— Problem description —
Please copy every line of the records below that holds the word "unab".

— Records shown —
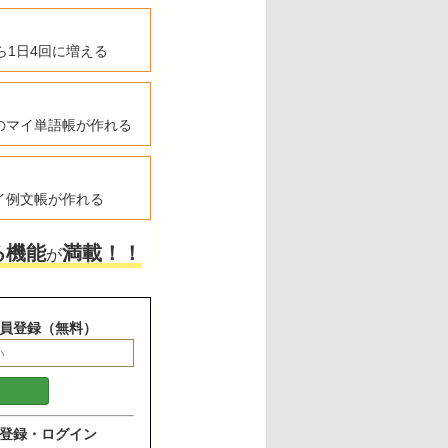
ら1日4回に増える
のマイ単語帳が作れる
イ例文帳が作れる
る機能
満載！！
が
員登録（無料）
登録・ログイン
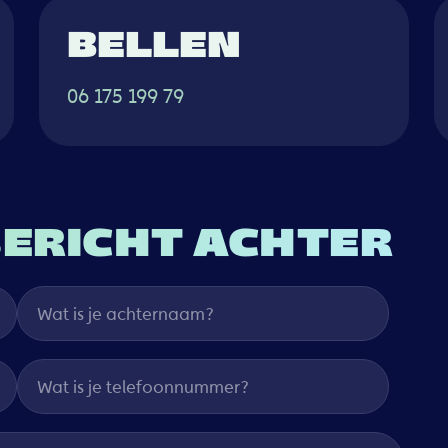
BELLEN
06 175 199 79
BERICHT ACHTER
Wat is je achternaam?
Wat is je telefoonnummer?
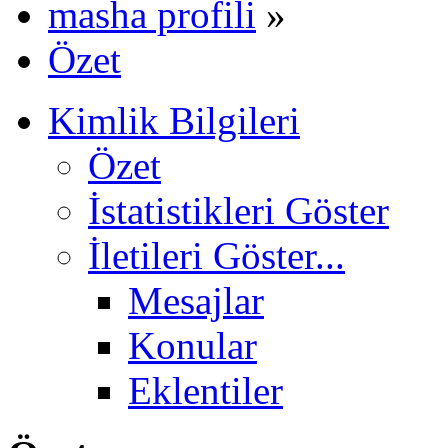
masha profili
»
Özet
Kimlik Bilgileri
Özet
İstatistikleri Göster
İletileri Göster...
Mesajlar
Konular
Eklentiler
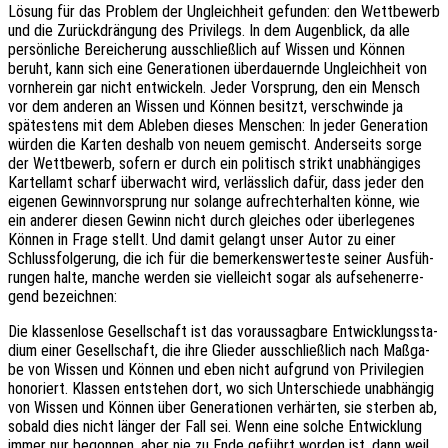
Lösung für das Problem der Ungleich­heit gefun­den: den Wett­be­werb
und die Zurück­drän­gung des Privi­legs. In dem Augen­blick, da alle
persön­li­che Berei­che­rung ausschließ­lich auf Wissen und Können
beruht, kann sich eine Gene­ra­tio­nen über­dau­ern­de Ungleich­heit von
vorn­her­ein gar nicht entwi­ckeln. Jeder Vorsprung, den ein Mensch
vor dem ande­ren an Wissen und Können besitzt, verschwin­de ja
spätes­tens mit dem Able­ben dieses Menschen: In jeder Gene­ra­ti­on
würden die Karten deshalb von neuem gemischt. Ander­seits sorge
der Wett­be­werb, sofern er durch ein poli­tisch strikt unab­hän­gi­ges
Kartell­amt scharf über­wacht wird, verläss­lich dafür, dass jeder den
eige­nen Gewinn­vor­sprung nur solan­ge aufrecht­erhal­ten könne, wie
ein ande­rer diesen Gewinn nicht durch glei­ches oder über­le­ge­nes
Können in Frage stellt. Und damit gelangt unser Autor zu einer
Schluss­fol­ge­rung, die ich für die bemer­kens­wer­tes­te seiner Ausfüh­
run­gen halte, manche werden sie viel­leicht sogar als aufse­hen­er­re­
gend bezeichnen:
Die klas­sen­lo­se Gesell­schaft ist das voraus­sag­ba­re Entwick­lungs­sta­
di­um einer Gesell­schaft, die ihre Glie­der ausschließ­lich nach Maßga­
be von Wissen und Können und eben nicht aufgrund von Privi­le­gi­en
hono­riert. Klas­sen entste­hen dort, wo sich Unter­schie­de unab­hän­gig
von Wissen und Können über Gene­ra­tio­nen verhär­ten, sie ster­ben ab,
sobald dies nicht länger der Fall sei. Wenn eine solche Entwick­lung
immer nur begon­nen, aber nie zu Ende geführt worden ist, dann weil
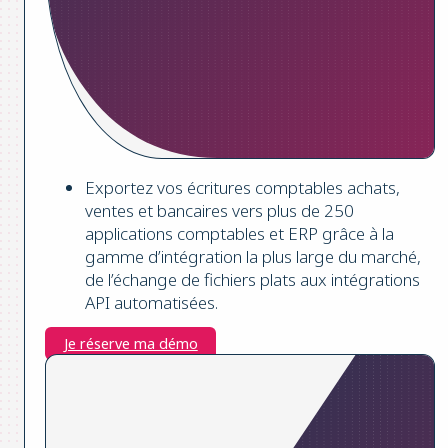
Exportez vos écritures comptables achats,
ventes et bancaires vers plus de 250
applications comptables et ERP grâce à la
gamme d’intégration la plus large du marché,
de l’échange de fichiers plats aux intégrations
API automatisées.
Je réserve ma démo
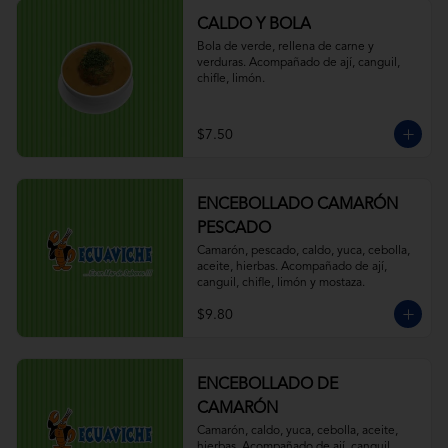
CALDO Y BOLA
Bola de verde, rellena de carne y 
verduras. Acompañado de ají, canguil, 
chifle, limón.
$7.50
ENCEBOLLADO CAMARÓN
PESCADO
Camarón, pescado, caldo, yuca, cebolla, 
aceite, hierbas. Acompañado de ají, 
canguil, chifle, limón y mostaza.
$9.80
ENCEBOLLADO DE
CAMARÓN
Camarón, caldo, yuca, cebolla, aceite, 
hierbas. Acompañado de ají, canguil,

— Completed exercise —
der Wett­be­werb, sofern er durch ein poli­tisch strikt unab­hän­gi­ges
hono­riert. Klas­sen entste­hen dort, wo sich Unter­schie­de unab­hän­gig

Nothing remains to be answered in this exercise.